Normally when I do these posts I pick someone from WordPress and then get images from their blog, but today’s photographer hasn’t been blogging for very long. I wouldn’t usually pick someone like that, and there are a couple of people I know that I am waiting a little bit longer so they have been blogging for more than a couple of months. Dan was one of those, but a wonderful mutual friend, Laura Macky, explained to me that while he has only been blogging for a short time, he has been on Google+ for a lot longer. I realised there were would so many photos there too, so today’s featured photographer is Dan Shehan, another WordPress Photographer, but also from Google+.
When I try and think back to the images that I first saw of Dan’s I think this one. I don’t know if it was actually this one, but it was something very similar. I also don’t know if it was the first one I saw, but it was certainly the first one that made a real impression on me. I love the water, I love making water go like this. He has made me realise that sometimes I go to far away to achieve this.
I asked Dan why he took photos.
I take photographs because of the emotions involved while capturing a moment in time. When I pick up my gear to go out and shoot, I feel a sense of freedom. The freedom to see the world around me in a way only I can envision. Photography allows me the freedom to capture an image from this vision. The freedom to compose an expression of what I see through the lens of a camera, then pushing the button. I also experience the emotion of surprise. The surprise of what I see, causing me to take out my camera…the surprise when I get home and say, “omg…I took that picture”. The surprise that others like my photographs too.
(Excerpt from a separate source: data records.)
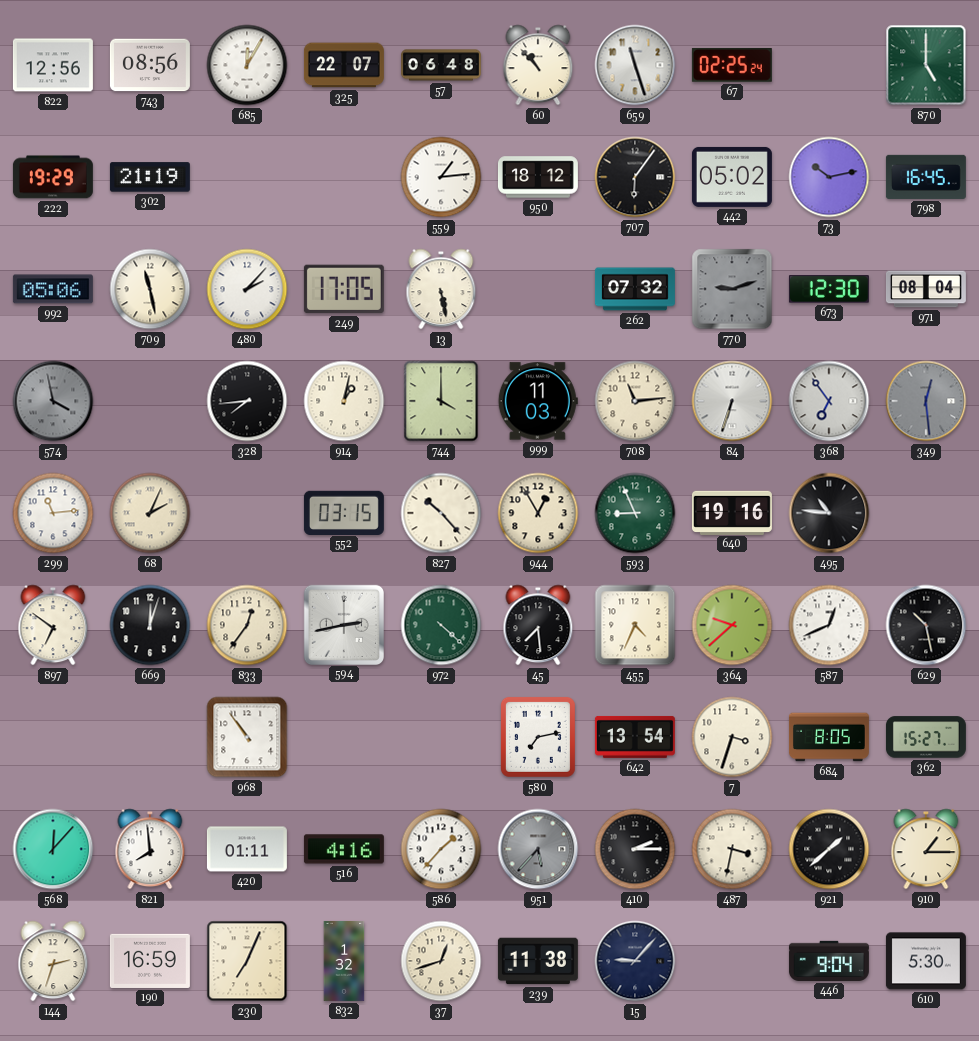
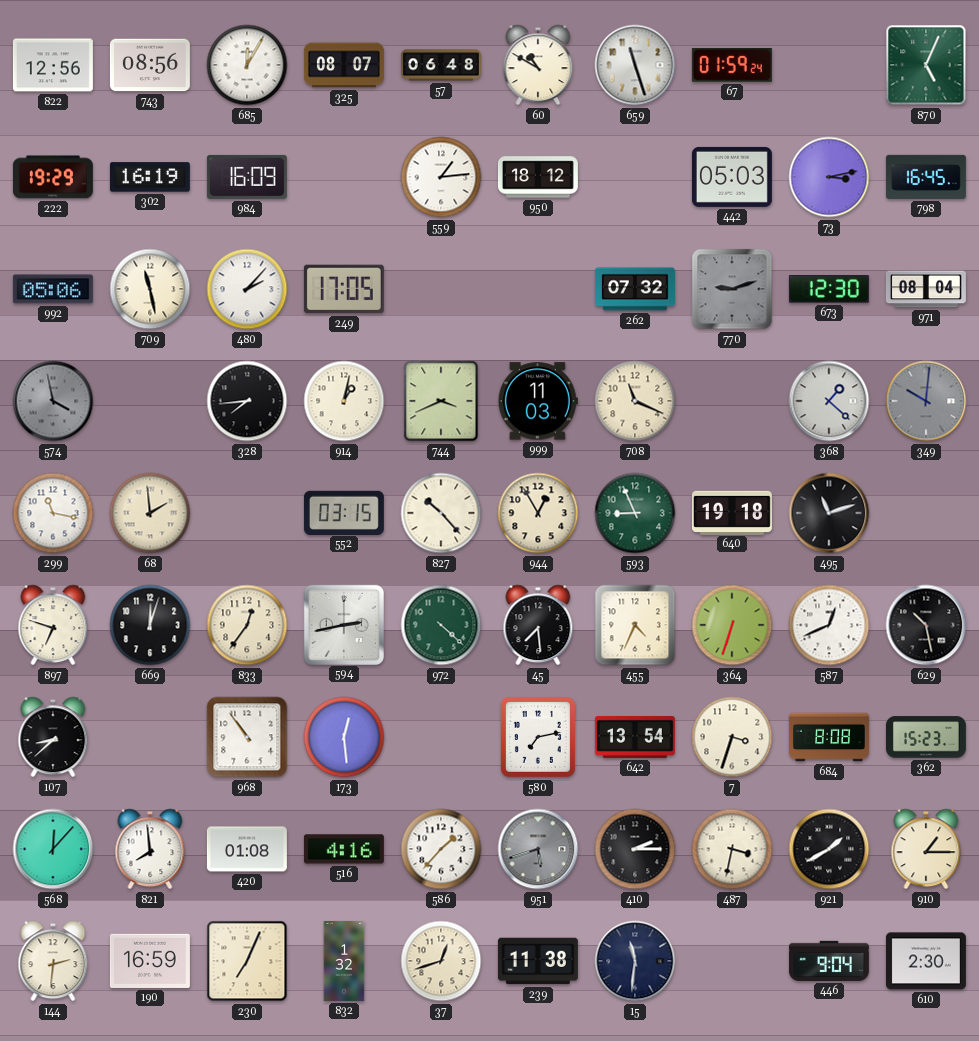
325: 22:07 -> 08:07
60: 10:53 -> 10:50
67: 02:25 -> 01:59
870: 5:00 -> 5:04
302: 21:19 -> 16:19
984: none -> 16:09
707: 6:06 -> none
442: 05:02 -> 05:03
73: 10:13 -> 3:13
13: 5:28 -> none
744: 4:00 -> 3:41
708: 11:14 -> 11:19
84: 6:33 -> none
368: 6:54 -> 1:22
349: 12:29 -> 10:01
299: 11:14 -> 11:17
68: 2:04 -> 1:59
640: 19:16 -> 19:18
495: 10:46 -> 11:12
897: 6:51 -> 6:48
364: 9:38 -> 6:33
107: none -> 8:38
173: none -> 12:29
684: 8:05 -> 8:08
362: 15:27 -> 15:23
420: 01:11 -> 01:08
951: 5:37 -> 5:42
921: 1:38 -> 1:40
144: 2:33 -> 2:31
15: 9:07 -> 11:31
610: 5:30 -> 2:30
There is also the emotion of intrigue. I’m intrigued by what I’ve created, compelling me to go out and shoot some more. I think “ooh…what if I try this…or try that”.
And what better feeling is there than to cause an emotion in others with this expression of your own emotions…your passion…your surprise…your intrigue…your freedom? It’s kind of exciting, isn’t it?
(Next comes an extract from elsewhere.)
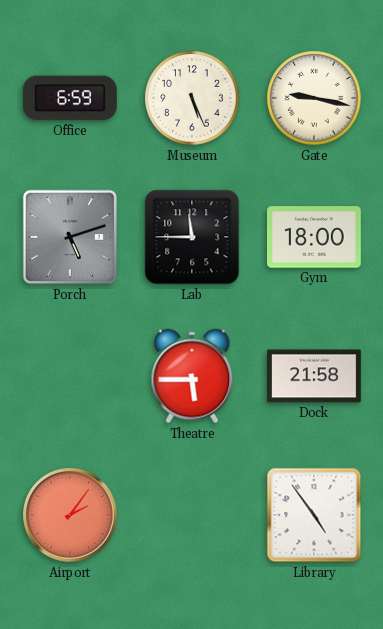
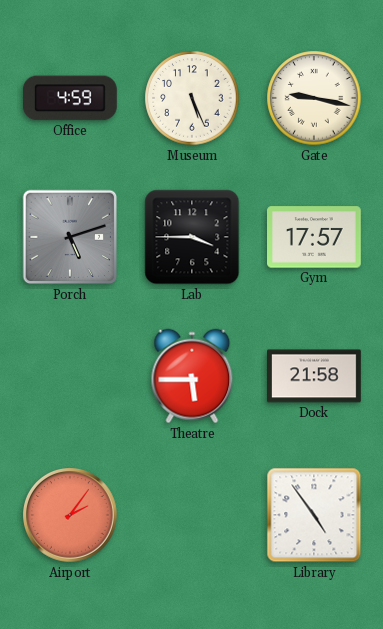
Office: 6:59 -> 4:59
Lab: 11:45 -> 3:45
Gym: 18:00 -> 17:57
I’m reminded of when all of this started for me. It was almost 46 years ago when, at the age of 14, my father gave me his old Argus C3 film camera from his days in the Navy as a journalist. I taught myself the manual settings, then used the camera on a cross country trip across America to visit relatives on the east coast. After those first rolls were developed, I realized that I had created an unforgettable emotion inside of me by capturing special moments in time. That was the moment I became hooked!
Today, photography inspires and nourishes my vision to create new emotions. What used to be an enjoyable hobby, has turned in to a full-time passion. My main focus in photography is shooting landscapes, and in particular waterscapes. At the same time, I don’t pigeon-hole myself into one specific category either. I also take many cityscape, nightscape, and gardenscape images. I’ve even ventured into shooting a few abstract images (mostly involving water, of course). The bottom line is that if I like what I see, I push the button.
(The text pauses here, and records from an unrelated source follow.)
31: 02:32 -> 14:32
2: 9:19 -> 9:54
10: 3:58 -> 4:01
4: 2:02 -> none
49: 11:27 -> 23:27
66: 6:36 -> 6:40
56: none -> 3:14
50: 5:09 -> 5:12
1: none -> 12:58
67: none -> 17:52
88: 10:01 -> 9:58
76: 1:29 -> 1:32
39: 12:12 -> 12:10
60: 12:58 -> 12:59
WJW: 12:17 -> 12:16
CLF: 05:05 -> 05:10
This is why I take photographs.
Before going through all of Dan’s images I hadn’t noticed this one before, now I can’t stop noticing it. It just seems like an incredibly image to me. I love the way it is composed and the mood that is set in the image. I think it’s a fantastic image.
Why inspires you was the next question.
I first get my inspiration by looking out the window of my home. I have a terrific view of San Francisco Bay and am constantly moved by its charm and beauty. Nature, in all of its grandeur, has always been my strongest inspiration. Whether its being on the bay, along the coastline, in the middle of the city, or even backpacking at 10,000 feet high up in the mountains, I am constantly moved by nature and the beauty it provides us.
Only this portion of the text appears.